WHAT YOU WILL DO –
If a record contains an image, leave the image out and repeat everything else exactly.
(RECORDED INFORMATION begins)
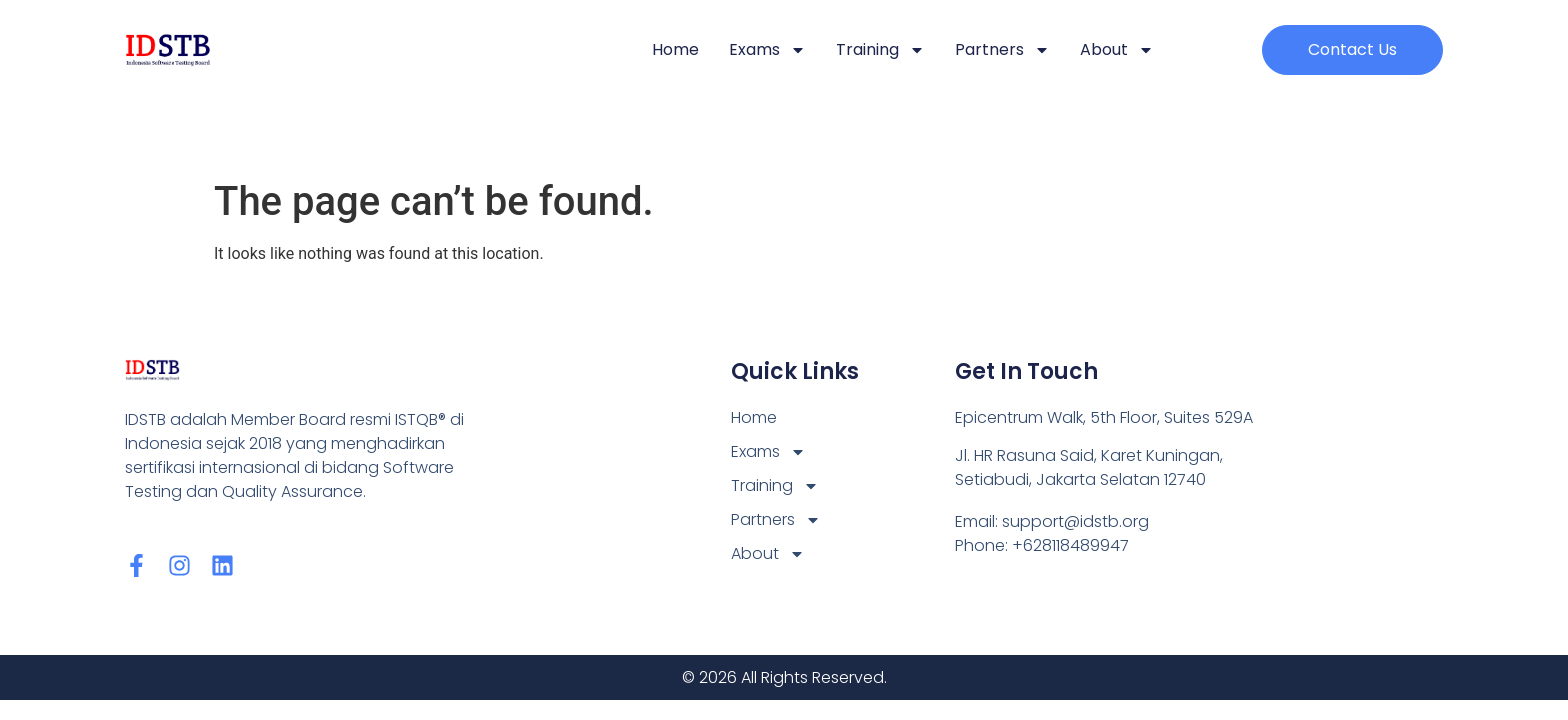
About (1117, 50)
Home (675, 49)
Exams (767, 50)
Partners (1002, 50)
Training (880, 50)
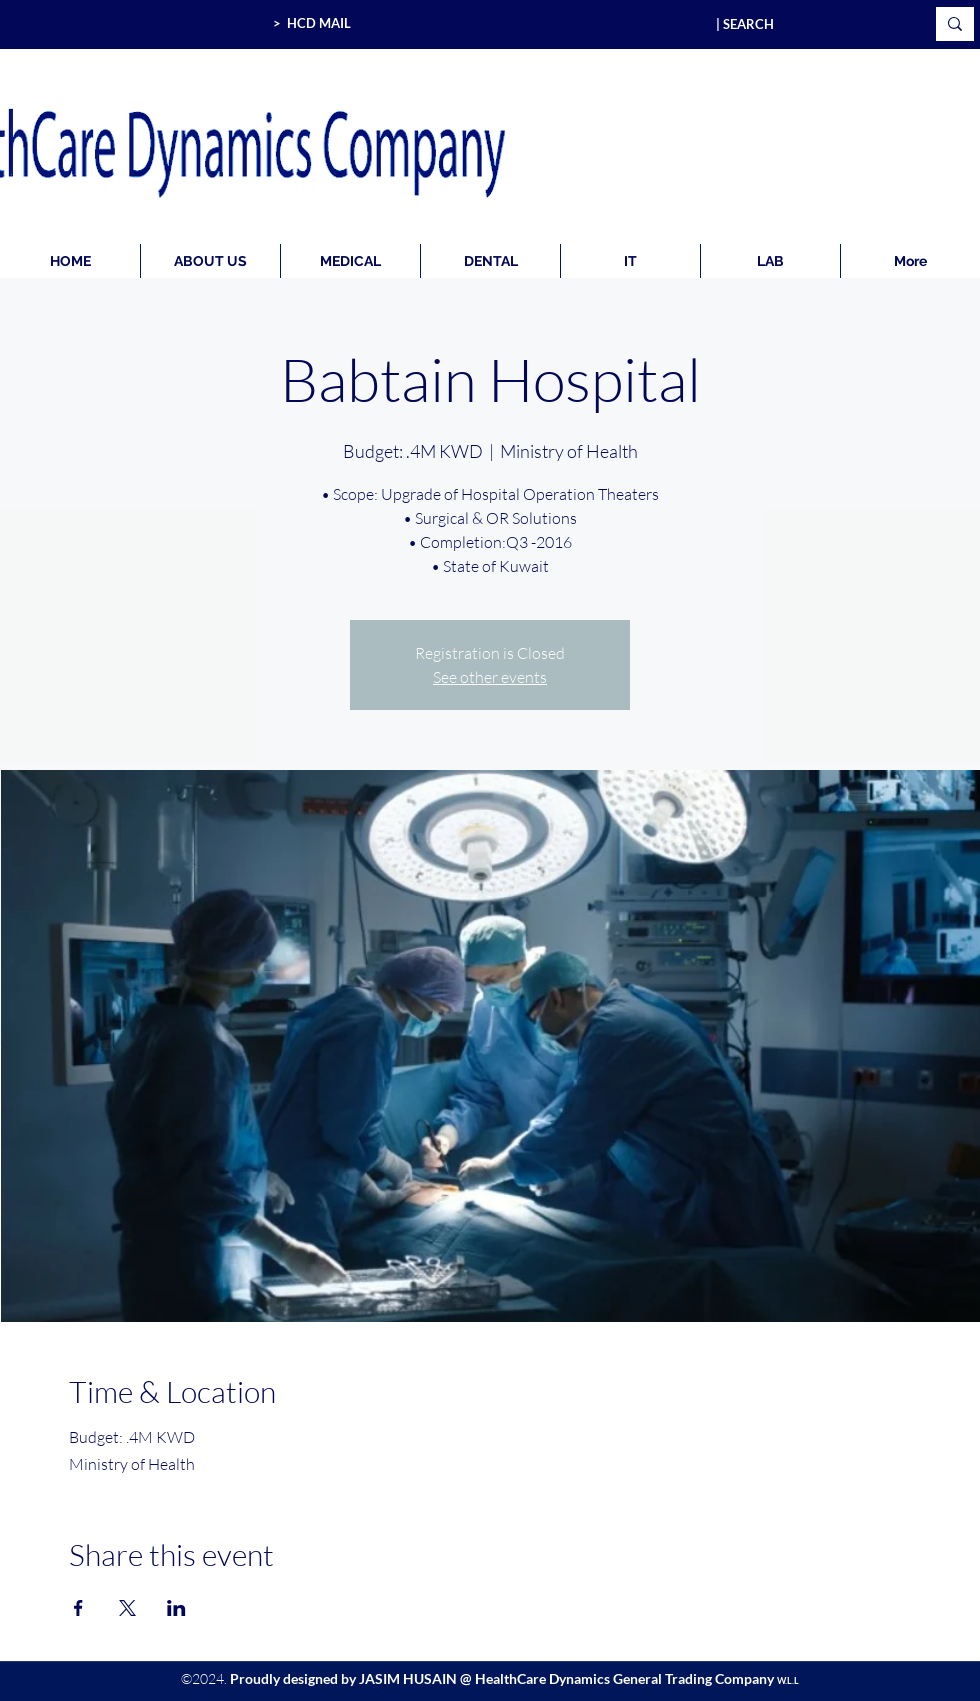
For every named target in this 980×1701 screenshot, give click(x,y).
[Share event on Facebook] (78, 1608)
(RECORDED INFORMATION ends)
RESPONSE AREA –
About (1117, 50)
Home (675, 49)
Exams (767, 50)
Partners (1002, 50)
Training (880, 50)
For every named target in this 980×1701 screenshot, give click(x,y).
[Share event on Facebook] (78, 1608)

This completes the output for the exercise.